Exercise directions
The lines to copy are those with "lança" in them. Pull each one from the entries below.

Stored data entries
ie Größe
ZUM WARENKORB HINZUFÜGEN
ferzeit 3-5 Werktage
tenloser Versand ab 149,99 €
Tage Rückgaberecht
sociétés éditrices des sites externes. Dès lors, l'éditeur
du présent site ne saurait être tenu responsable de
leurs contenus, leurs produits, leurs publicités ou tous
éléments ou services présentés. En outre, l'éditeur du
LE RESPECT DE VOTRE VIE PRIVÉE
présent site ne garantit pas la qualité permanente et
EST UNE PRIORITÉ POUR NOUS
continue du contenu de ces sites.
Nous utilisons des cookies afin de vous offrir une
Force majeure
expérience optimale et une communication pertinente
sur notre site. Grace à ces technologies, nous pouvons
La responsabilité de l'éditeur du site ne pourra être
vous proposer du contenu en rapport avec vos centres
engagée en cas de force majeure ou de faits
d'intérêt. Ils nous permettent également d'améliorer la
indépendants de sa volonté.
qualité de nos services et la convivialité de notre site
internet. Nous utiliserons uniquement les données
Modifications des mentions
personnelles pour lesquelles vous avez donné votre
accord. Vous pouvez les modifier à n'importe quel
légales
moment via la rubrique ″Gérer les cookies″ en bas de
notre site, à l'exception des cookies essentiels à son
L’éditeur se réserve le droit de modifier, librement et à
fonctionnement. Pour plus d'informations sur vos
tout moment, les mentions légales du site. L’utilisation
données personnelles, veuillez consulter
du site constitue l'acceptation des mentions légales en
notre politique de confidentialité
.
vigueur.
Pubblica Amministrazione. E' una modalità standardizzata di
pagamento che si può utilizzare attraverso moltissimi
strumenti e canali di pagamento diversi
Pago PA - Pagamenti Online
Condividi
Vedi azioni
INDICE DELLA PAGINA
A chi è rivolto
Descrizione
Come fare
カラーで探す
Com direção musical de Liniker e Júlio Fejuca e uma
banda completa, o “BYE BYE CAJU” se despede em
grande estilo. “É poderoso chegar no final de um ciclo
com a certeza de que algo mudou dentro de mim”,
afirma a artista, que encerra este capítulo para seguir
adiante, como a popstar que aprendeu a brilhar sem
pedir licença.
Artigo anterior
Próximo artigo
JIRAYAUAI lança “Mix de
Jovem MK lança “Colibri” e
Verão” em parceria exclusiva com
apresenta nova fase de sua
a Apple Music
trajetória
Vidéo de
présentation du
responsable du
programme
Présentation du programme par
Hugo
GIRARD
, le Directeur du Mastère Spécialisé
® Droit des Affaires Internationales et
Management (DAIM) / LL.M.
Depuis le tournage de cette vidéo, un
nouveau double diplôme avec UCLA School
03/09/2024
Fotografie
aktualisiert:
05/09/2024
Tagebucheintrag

...

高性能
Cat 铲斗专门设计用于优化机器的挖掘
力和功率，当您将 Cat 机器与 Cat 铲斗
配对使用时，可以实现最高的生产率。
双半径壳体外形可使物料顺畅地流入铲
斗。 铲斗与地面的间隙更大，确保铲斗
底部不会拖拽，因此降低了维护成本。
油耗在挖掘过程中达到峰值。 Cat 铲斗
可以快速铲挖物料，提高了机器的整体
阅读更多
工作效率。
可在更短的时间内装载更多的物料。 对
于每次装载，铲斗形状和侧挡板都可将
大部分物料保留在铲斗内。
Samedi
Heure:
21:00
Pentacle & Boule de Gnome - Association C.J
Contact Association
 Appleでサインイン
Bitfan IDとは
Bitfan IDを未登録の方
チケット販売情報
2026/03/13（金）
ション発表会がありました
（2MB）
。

--

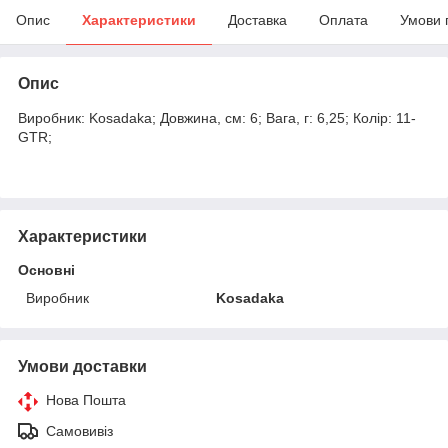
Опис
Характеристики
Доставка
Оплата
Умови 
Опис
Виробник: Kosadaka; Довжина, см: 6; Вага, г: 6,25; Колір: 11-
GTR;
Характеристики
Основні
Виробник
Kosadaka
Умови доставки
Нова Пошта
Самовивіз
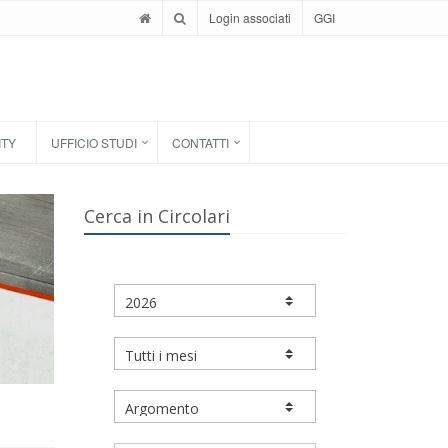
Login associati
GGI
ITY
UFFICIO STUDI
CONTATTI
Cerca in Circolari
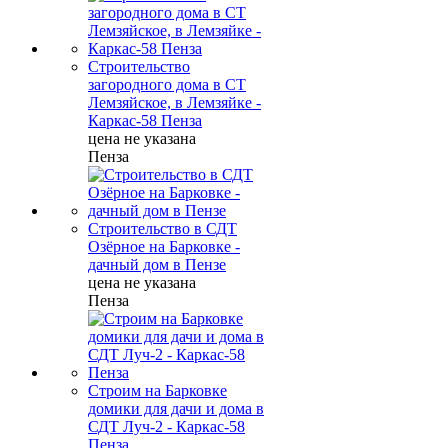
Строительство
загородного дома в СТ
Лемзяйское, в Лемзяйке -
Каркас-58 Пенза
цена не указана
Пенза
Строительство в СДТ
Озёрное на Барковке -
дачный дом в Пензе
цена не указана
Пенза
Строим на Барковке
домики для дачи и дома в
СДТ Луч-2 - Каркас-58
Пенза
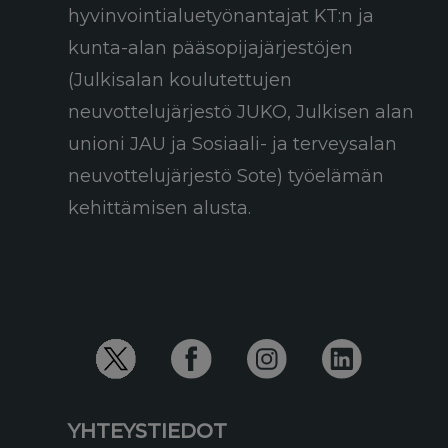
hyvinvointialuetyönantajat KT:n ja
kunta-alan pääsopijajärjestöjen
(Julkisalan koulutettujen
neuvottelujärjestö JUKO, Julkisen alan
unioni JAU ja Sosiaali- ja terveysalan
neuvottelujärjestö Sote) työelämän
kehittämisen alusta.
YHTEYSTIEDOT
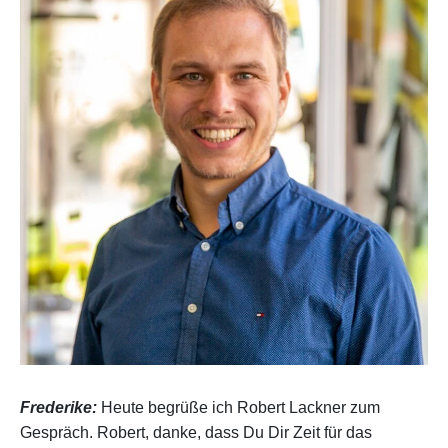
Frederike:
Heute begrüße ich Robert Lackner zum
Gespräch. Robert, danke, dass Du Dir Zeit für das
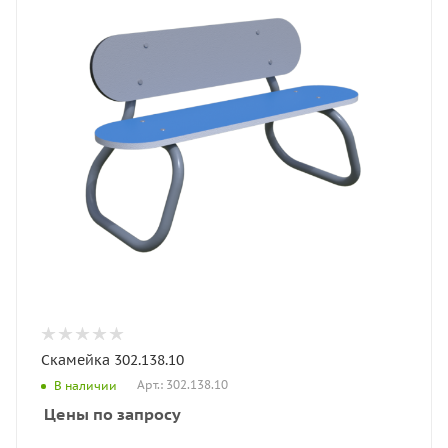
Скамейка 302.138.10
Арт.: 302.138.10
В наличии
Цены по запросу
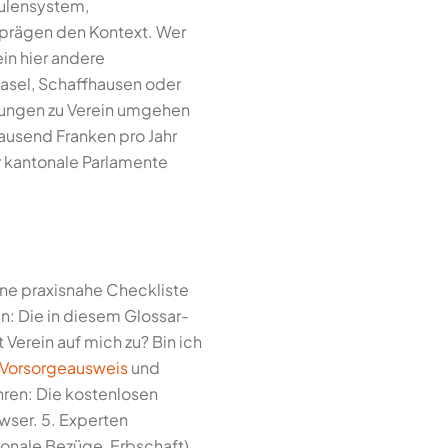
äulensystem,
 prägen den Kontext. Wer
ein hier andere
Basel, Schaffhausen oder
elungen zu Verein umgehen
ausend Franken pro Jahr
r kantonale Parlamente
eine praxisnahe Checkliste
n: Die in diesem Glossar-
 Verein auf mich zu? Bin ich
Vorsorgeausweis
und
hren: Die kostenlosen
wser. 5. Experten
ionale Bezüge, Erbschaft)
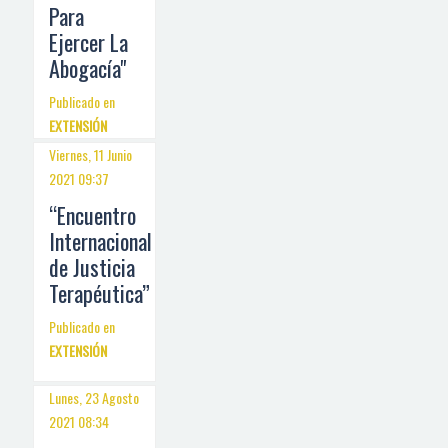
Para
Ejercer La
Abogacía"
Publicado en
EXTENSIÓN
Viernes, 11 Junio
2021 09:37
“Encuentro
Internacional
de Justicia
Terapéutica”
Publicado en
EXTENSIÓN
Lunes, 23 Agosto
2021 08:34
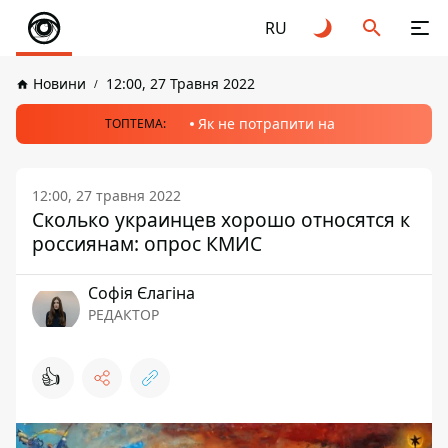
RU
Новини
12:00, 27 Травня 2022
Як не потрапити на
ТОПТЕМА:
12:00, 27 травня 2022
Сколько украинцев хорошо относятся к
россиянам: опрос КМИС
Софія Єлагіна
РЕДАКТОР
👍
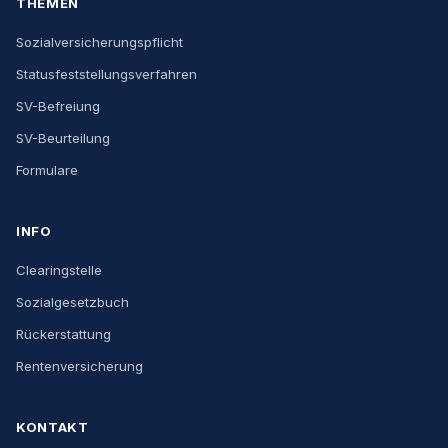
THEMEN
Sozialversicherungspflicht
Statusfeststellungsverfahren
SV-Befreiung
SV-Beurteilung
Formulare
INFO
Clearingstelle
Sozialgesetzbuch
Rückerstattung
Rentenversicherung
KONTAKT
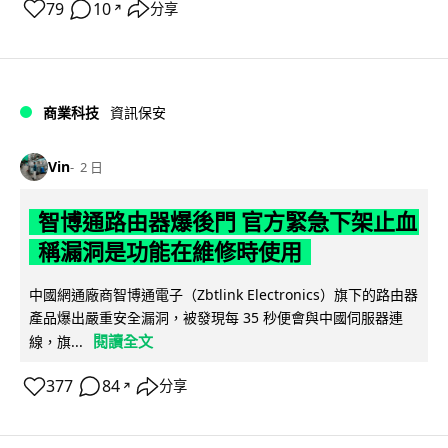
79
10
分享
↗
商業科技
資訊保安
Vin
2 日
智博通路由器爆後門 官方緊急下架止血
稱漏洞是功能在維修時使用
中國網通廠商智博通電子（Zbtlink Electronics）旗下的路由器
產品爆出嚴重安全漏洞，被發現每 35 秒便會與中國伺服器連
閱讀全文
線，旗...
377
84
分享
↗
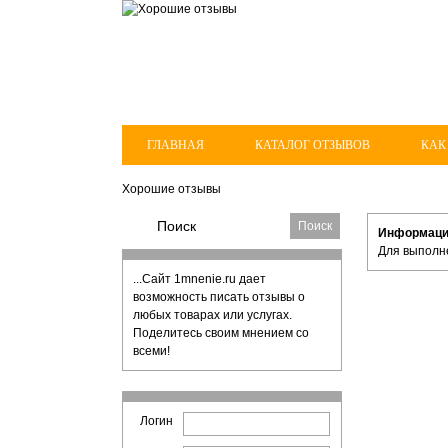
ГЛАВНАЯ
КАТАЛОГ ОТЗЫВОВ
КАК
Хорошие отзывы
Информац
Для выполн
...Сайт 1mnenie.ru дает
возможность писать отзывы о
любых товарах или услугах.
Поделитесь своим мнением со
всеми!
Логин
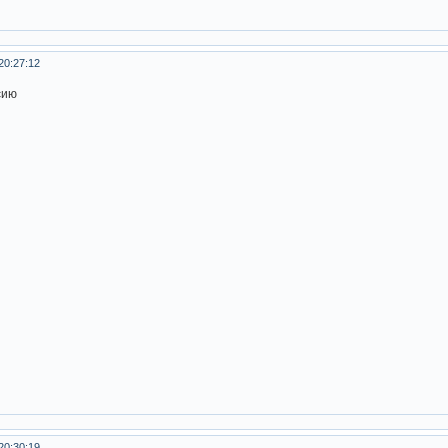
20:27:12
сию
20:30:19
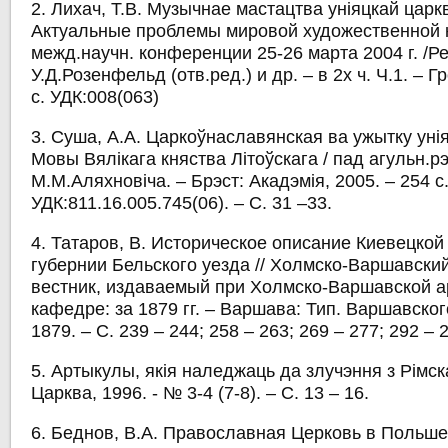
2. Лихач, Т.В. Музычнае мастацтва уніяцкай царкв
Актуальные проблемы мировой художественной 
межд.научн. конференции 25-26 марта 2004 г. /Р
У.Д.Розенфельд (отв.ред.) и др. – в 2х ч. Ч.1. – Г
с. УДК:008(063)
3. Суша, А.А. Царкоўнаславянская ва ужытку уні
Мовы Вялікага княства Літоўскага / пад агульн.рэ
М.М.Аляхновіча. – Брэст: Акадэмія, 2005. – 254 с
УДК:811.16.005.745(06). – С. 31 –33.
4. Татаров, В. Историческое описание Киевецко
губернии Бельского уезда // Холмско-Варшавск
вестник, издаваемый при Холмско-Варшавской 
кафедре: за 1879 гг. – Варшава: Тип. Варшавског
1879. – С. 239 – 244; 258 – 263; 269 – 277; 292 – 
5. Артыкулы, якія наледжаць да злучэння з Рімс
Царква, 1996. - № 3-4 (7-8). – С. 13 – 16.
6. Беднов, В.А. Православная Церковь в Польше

Task output
JIRAYAUAI lança “Mix de
Jovem MK lança “Colibri” e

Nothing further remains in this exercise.